Em todos os casos, a distância que a tecnologia põe entre vitimários e vítima assegura a despersonalização dessa última, convertida em simples material a exterminar; os que estão amontoados esperando o fim em um campo de concentração perante o administrador de sua morte, como os trasfegados civis que estão sob a mira do bombardeiro, não são mais que simples números sem rosto. A responsabilidade do genocídio se dilui na imensa estrutura tecnoburocrática, o que Hannah Arendt chamava de “a banalidade do mal”.

É útil recordar que, ao longo de todo o século passado, numerosas vozes se ergueram, lucidamente, para denunciar os limites da técnica e os perigos do messianismo tecnológico. A técnica, chave da modernidade, se constituiu em uma religião do progresso, e a máquina resultou igualmente venerada e exaltada por liberais, comunistas, nazifascistas, reacionários e progressistas.

Guerra e Técnica – A Crítica de Ernst Jünger

Escritor, naturalista, soldado, morto mais que centenário pouco antes do ano 2000, Ernst Jünger foi a testemunha lúcida e o crítico agudo de uma das épocas mais intensas e cataclísmicas da história, desse século tão breve, que Eric Hobsbawm situa entre o fim da belle époque em 1914, e a queda do Muro de Berlim e da utopia comunista, em 1991.
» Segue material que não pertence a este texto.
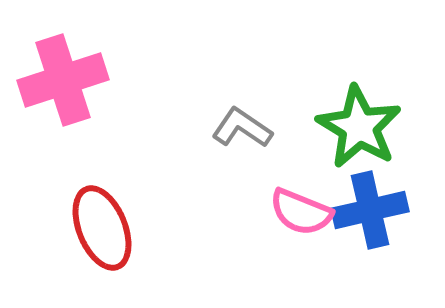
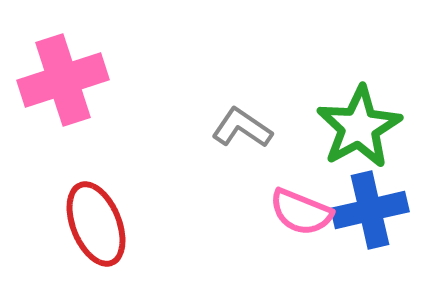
green star: rotated 12 degrees clockwise
red ellipse: moved 6 px left, 4 px up
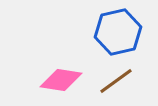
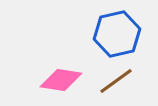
blue hexagon: moved 1 px left, 2 px down
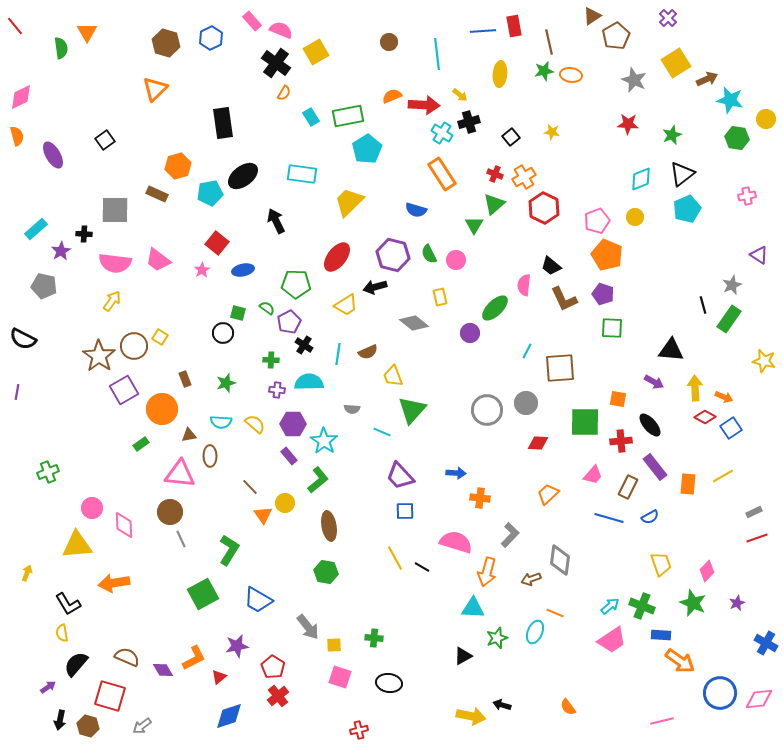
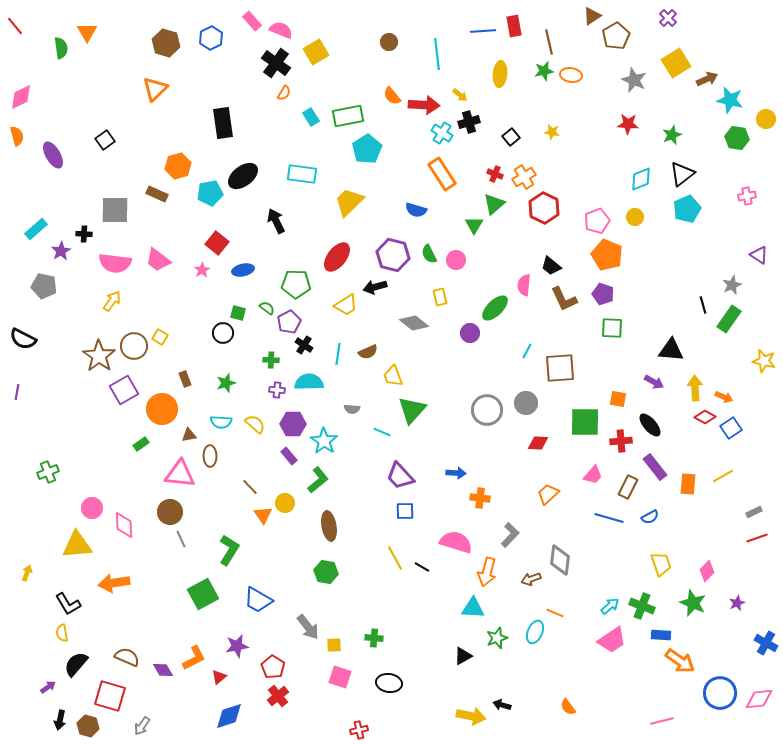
orange semicircle at (392, 96): rotated 108 degrees counterclockwise
gray arrow at (142, 726): rotated 18 degrees counterclockwise
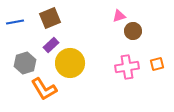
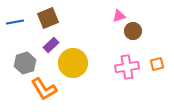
brown square: moved 2 px left
yellow circle: moved 3 px right
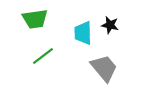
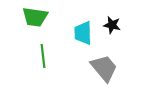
green trapezoid: moved 2 px up; rotated 16 degrees clockwise
black star: moved 2 px right
green line: rotated 60 degrees counterclockwise
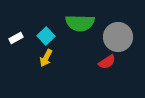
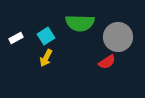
cyan square: rotated 12 degrees clockwise
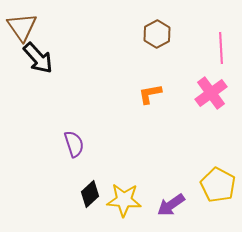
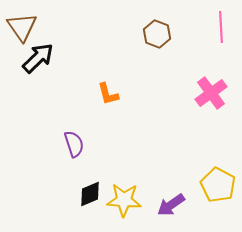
brown hexagon: rotated 12 degrees counterclockwise
pink line: moved 21 px up
black arrow: rotated 92 degrees counterclockwise
orange L-shape: moved 42 px left; rotated 95 degrees counterclockwise
black diamond: rotated 20 degrees clockwise
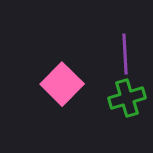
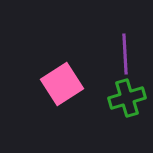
pink square: rotated 12 degrees clockwise
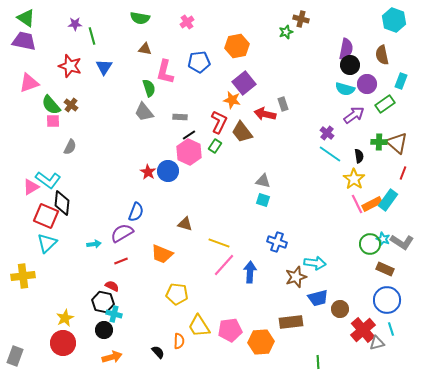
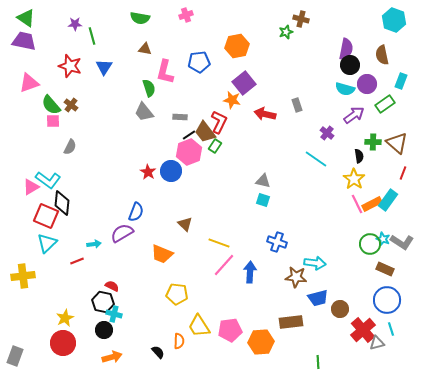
pink cross at (187, 22): moved 1 px left, 7 px up; rotated 16 degrees clockwise
gray rectangle at (283, 104): moved 14 px right, 1 px down
brown trapezoid at (242, 132): moved 37 px left
green cross at (379, 142): moved 6 px left
pink hexagon at (189, 152): rotated 15 degrees clockwise
cyan line at (330, 154): moved 14 px left, 5 px down
blue circle at (168, 171): moved 3 px right
brown triangle at (185, 224): rotated 28 degrees clockwise
red line at (121, 261): moved 44 px left
brown star at (296, 277): rotated 25 degrees clockwise
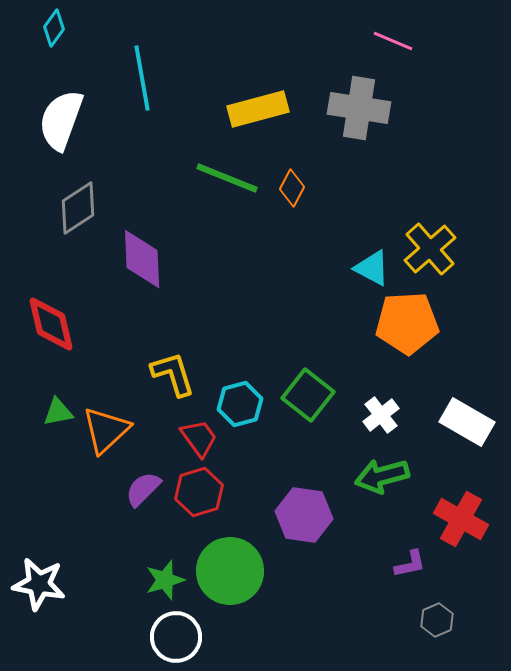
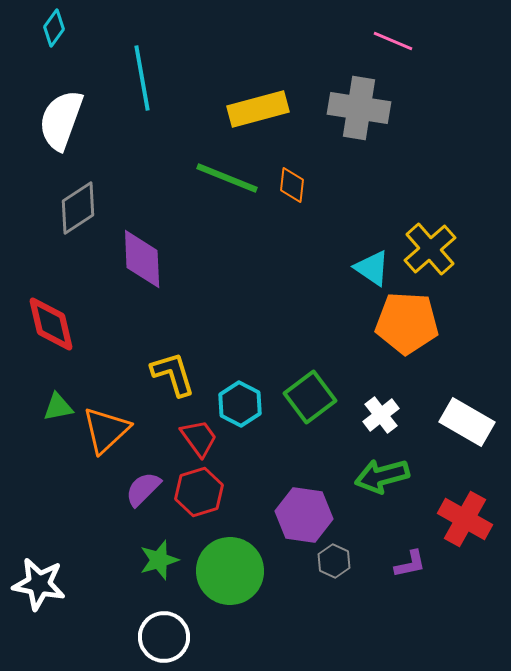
orange diamond: moved 3 px up; rotated 21 degrees counterclockwise
cyan triangle: rotated 6 degrees clockwise
orange pentagon: rotated 6 degrees clockwise
green square: moved 2 px right, 2 px down; rotated 15 degrees clockwise
cyan hexagon: rotated 18 degrees counterclockwise
green triangle: moved 5 px up
red cross: moved 4 px right
green star: moved 6 px left, 20 px up
gray hexagon: moved 103 px left, 59 px up; rotated 12 degrees counterclockwise
white circle: moved 12 px left
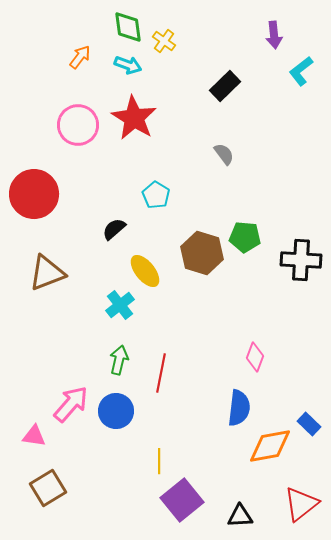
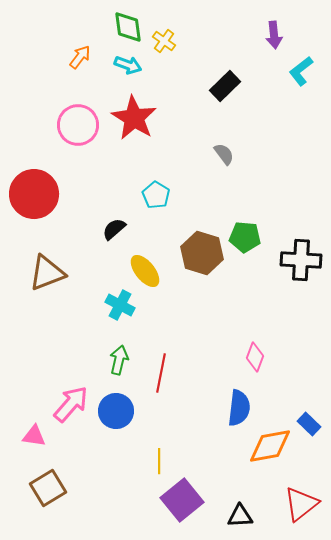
cyan cross: rotated 24 degrees counterclockwise
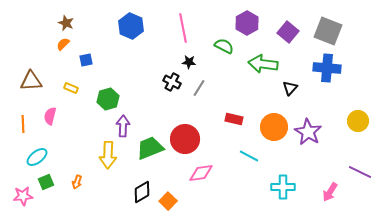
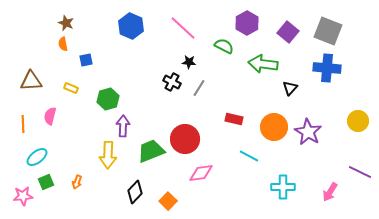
pink line: rotated 36 degrees counterclockwise
orange semicircle: rotated 56 degrees counterclockwise
green trapezoid: moved 1 px right, 3 px down
black diamond: moved 7 px left; rotated 15 degrees counterclockwise
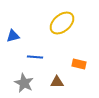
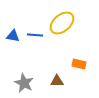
blue triangle: rotated 24 degrees clockwise
blue line: moved 22 px up
brown triangle: moved 1 px up
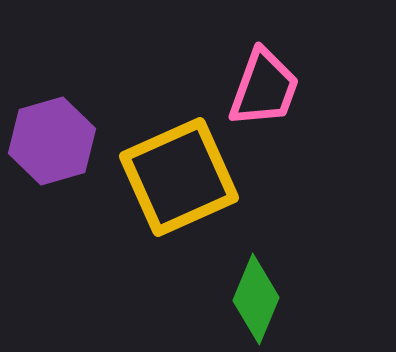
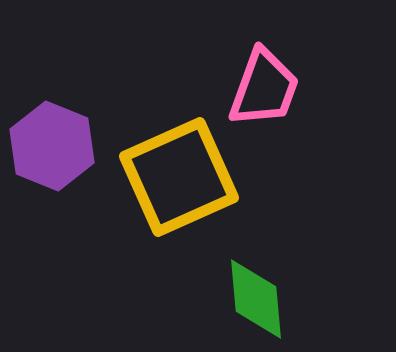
purple hexagon: moved 5 px down; rotated 22 degrees counterclockwise
green diamond: rotated 28 degrees counterclockwise
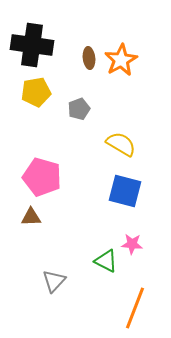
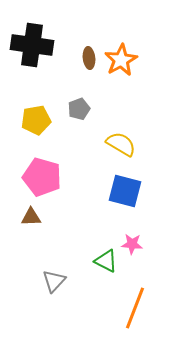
yellow pentagon: moved 28 px down
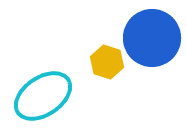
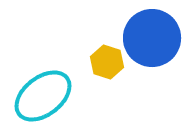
cyan ellipse: rotated 4 degrees counterclockwise
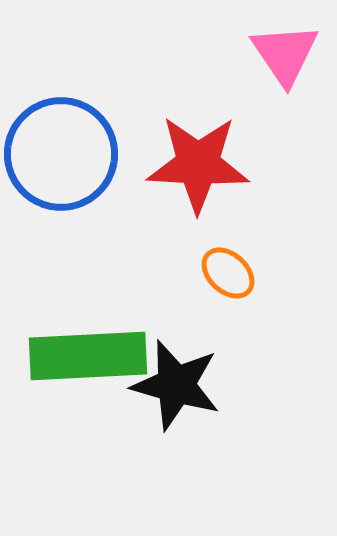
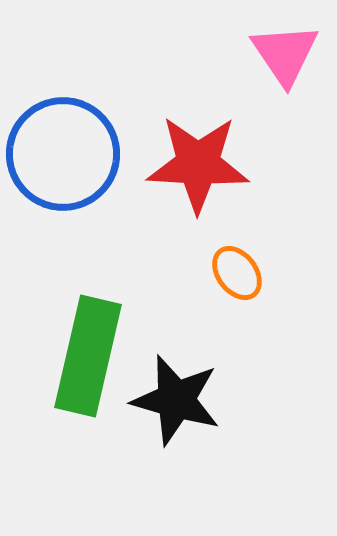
blue circle: moved 2 px right
orange ellipse: moved 9 px right; rotated 10 degrees clockwise
green rectangle: rotated 74 degrees counterclockwise
black star: moved 15 px down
Nunca se insistirá o suficiente que, para entender Jünger e as correntes espirituais de seu tempo, que também é o nosso, a chave, uma vez mais, é a Grande Guerra. O primeiro conflito mundial foi a grande parteira das revoluções desse século, não só no plano ideológico e político senão no das ideias, da ciência e da técnica. Pela primeira vez todas as instâncias da vida humana se subsumiam e subordinavam ao especto bélico. Era a consequência lógica da Revolução Industrial, o orgulho da Europa, porém ademais necessitou da conjunção com um novo fenômeno sociopolítico, que George Mosse definiu com acerto “a nacionalização das massas”. Em todos os países beligerantes, porém acima de tudo em Itália e Alemanha, culminava o processo de coagulação nacional e de exaltação da comunidade. Países que haviam chegado tarde, mercê das vicissitudes históricas, à conquista de uma unidade interior – como os assinalados – haviam encontrado finalmente essa unidade no front. Nas trincheiras se deixava de lado os dialetos, para mandar e obedecer na língua nacional; no bairro e sob a avalanche de fogo se vivia e se morria de forma absolutamente igualitária.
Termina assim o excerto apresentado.